All this might actually reduce the UK’s greenhouse gas emissions – if the rise in electricity consumption can
be halted. It might also encourage development of new renewable technologies. If nothing else, it should
improve the grid energy mix and reduce the nation’s dependence on oil and gas.

But this initiative is not without its problems. As fuel prices soar, greening the power supply is likely to push
up energy costs still further. The main problem, as Paul Goby, chief executive of energy supplier E.On,
highlights is that we would probably require 45GW of conventional back-up for 50GW of renewables for
when the wind stops blowing.

That is why a German plan for a European renewables super-grid deserves serious consideration.

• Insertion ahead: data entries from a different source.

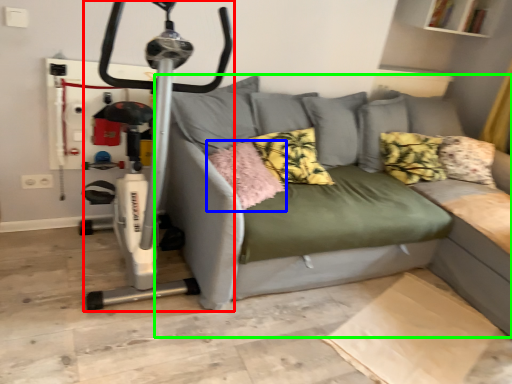 Question: Estimate the real-world distances between objects in this image. Which object is farther from sport equipment (highlighted by a red box), pillow (highlighted by a blue box) or studio couch (highlighted by a green box)?

Choices:
 (A) pillow
 (B) studio couch

Answer: (B) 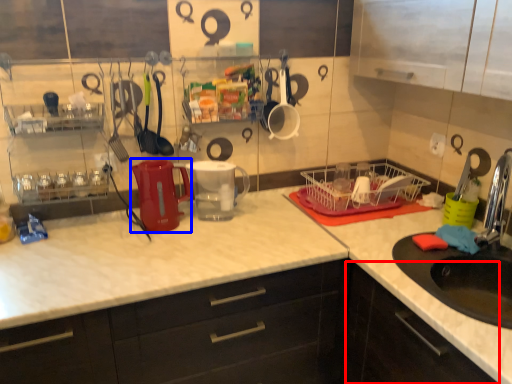 Question: Which object appears farthest to the camera in this image, cabinetry (highlighted by a red box) or appliance (highlighted by a blue box)?

Choices:
 (A) cabinetry
 (B) appliance

Answer: (B) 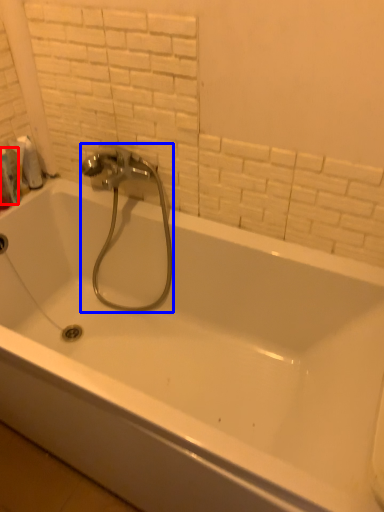 Question: Which of the following is the farthest to the observer, toiletry (highlighted by a red box) or plumbing fixture (highlighted by a blue box)?

Choices:
 (A) toiletry
 (B) plumbing fixture

Answer: (A) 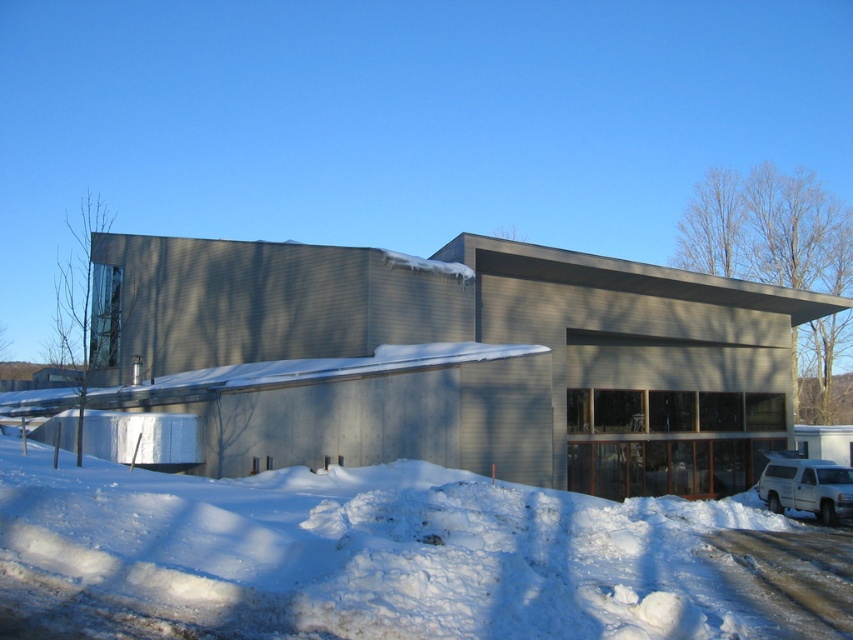 You are a delivery person with a package that needs to be delivered to the building. You are currently standing at the white fluffy snow at lower center. The white matte suv at lower right is blocking the entrance. Can you walk around the suv to reach the building entrance without going through the snow?

The distance between the white fluffy snow at lower center and the white matte suv at lower right is 13.90 meters. Since the suv is blocking the entrance, you can walk around it to reach the building entrance without going through the snow as long as there is a clear path around the suv. However, the provided information does not specify the presence of a clear path around the suv, so it is uncertain.

You are standing in front of the modern building and want to take a photo. You notice two points marked on the building facade. Which point, point [280,627] or point [776,499], is closer to your current position?

Point [280,627] is closer to the camera than point [776,499], so it is closer to your current position.

You are a delivery person trying to park your white matte suv at lower right near the white fluffy snow at lower center. Can you safely park the suv without getting stuck in the snow?

The white fluffy snow at lower center is above the white matte suv at lower right, which means the snow is higher than the suv. This indicates that the suv might be partially buried or submerged in the snow, so parking there could cause the vehicle to get stuck. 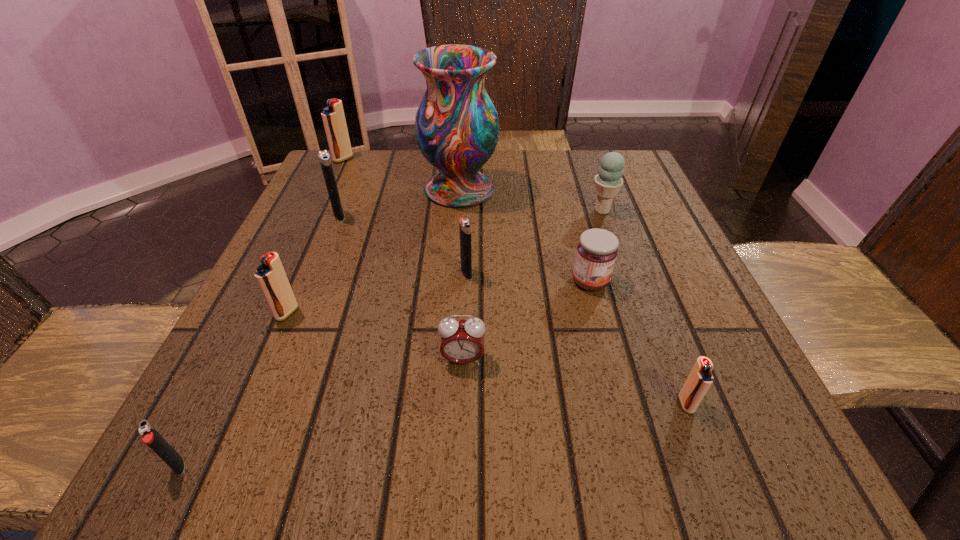 Identify the location of vacant space situated 0.320m on the front of the farthest black igniter. (288, 342).

Where is `free space located on the front of the ice cream`? free space located on the front of the ice cream is located at coordinates click(x=623, y=269).

Image resolution: width=960 pixels, height=540 pixels. What are the coordinates of `free spot located on the front of the fifth igniter from left to right` in the screenshot? It's located at 464,352.

You are a GUI agent. You are given a task and a screenshot of the screen. Output one action in this format:
    pyautogui.click(x=<x>, y=<y>)
    Task: Click on the free point located 0.130m on the right of the second smallest red igniter
    Image resolution: width=960 pixels, height=540 pixels.
    Given the screenshot: What is the action you would take?
    pyautogui.click(x=374, y=313)

Where is `vacant space situated on the back of the eighth object from left to right`? The height and width of the screenshot is (540, 960). vacant space situated on the back of the eighth object from left to right is located at coordinates (582, 252).

The height and width of the screenshot is (540, 960). Find the location of `free spot located 0.170m on the clock face of the third nearest object`. free spot located 0.170m on the clock face of the third nearest object is located at coordinates (458, 485).

Image resolution: width=960 pixels, height=540 pixels. What are the coordinates of `vacant region located on the back of the rightmost igniter` in the screenshot? It's located at (633, 263).

This screenshot has height=540, width=960. I want to click on vacant space located on the right of the smallest black igniter, so click(x=307, y=465).

Find the location of a particular element. vase present at the far edge is located at coordinates (456, 125).

Find the location of a particular element. This screenshot has height=540, width=960. igniter that is at the far edge is located at coordinates (x=333, y=117). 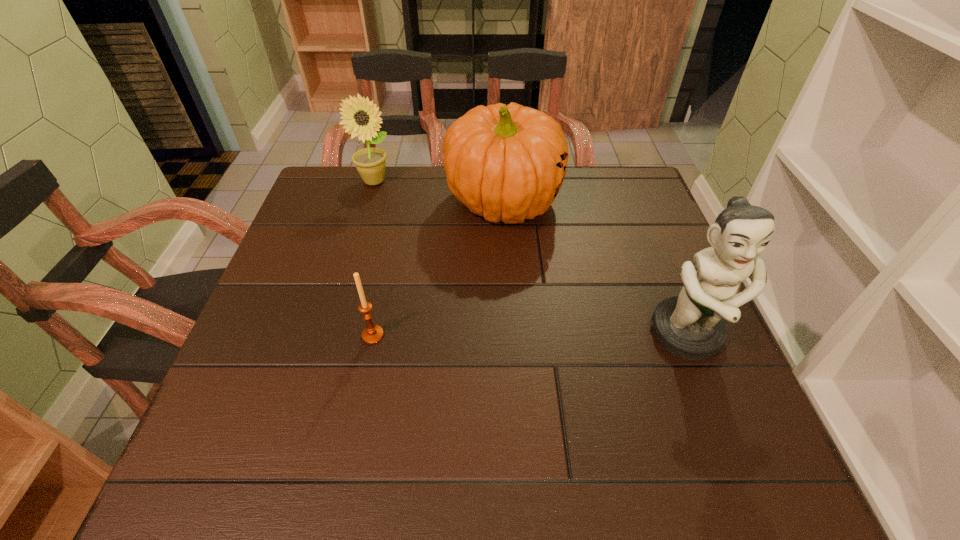 This screenshot has height=540, width=960. Find the location of `vacant point located between the leftmost object and the figurine`. vacant point located between the leftmost object and the figurine is located at coordinates (531, 259).

Where is `blank region between the candle_holder and the rightmost object`? This screenshot has width=960, height=540. blank region between the candle_holder and the rightmost object is located at coordinates (530, 335).

Where is `unoccupied position between the pumpkin and the candle_holder`? Image resolution: width=960 pixels, height=540 pixels. unoccupied position between the pumpkin and the candle_holder is located at coordinates (438, 268).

It is part
of a radical plan to turn deserts into huge solar thermal power stations that could provide Europe with up to
20% of its electricity. These desert stations would be linked to other sustainable power generation centres
throughout Europe, such as Britain’s new legions of offshore wind farms or hydro-electric power in
Scandinavia. This would avoid over-reliance on one or two countries as providers and on a particular
renewable energy source.

Last December ministers from Europe, the Middle East and North Africa agreed a six-year action plan.
Meanwhile the UK government looks set to embark on a series of new coal-fired and nuclear power
stations. The holistic approach to renewables and the case for a super-grid is particularly compelling for the
UK. All that is needed is a vision and government leadership. Now that would be a bold commitment.